> **Activity**
Copy out the data exactly, leaving the pictures behind.
++++ Information shown
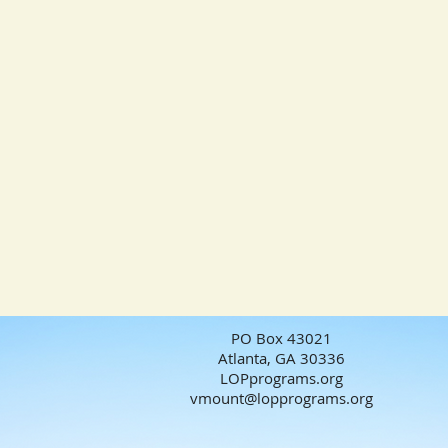
PO Box 43021
Atlanta, GA 30336
LOPprograms.org
vmount@lopprograms.org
++++++++
> **Solution for this exercise**
PO Box 43021
Atlanta, GA 30336
LOPprograms.org
vmount@lopprograms.org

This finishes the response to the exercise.